Immune checkpoint inhibitors have transformed the management of patients with advanced kidney cancer. However, these therapies only work for a subset of patients with advanced disease and can be associated with substantial side effects. As a result, researchers are focused on new therapeutic combinations to boost the effectiveness of current immune therapies in renal cancer, including in patient populations with early-stage disease that is likely to recur.

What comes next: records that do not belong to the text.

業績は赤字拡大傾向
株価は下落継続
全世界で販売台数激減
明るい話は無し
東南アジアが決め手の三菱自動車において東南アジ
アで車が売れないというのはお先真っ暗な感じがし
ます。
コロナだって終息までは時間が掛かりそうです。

Investigators at Dana-Farber/Brigham and Women’s Cancer Center (DF/BWCC), in collaboration with investigators from the Broad Institute of MIT and Harvard, are developing a first-of-its-kind approach that combines ipilimumab (Yervoy®, an immune checkpoint inhibitor) with a personalized cancer vaccine (called “NeoVax”). The vaccine is made up of neoantigens specific to each patient’s tumor and designed to help the immune system recognize cancer cells.
This therapy is now being evaluated in a Phase I clinical trial, which aims to enroll 15 to 20 patients with high-risk disease who have already undergone surgical resection.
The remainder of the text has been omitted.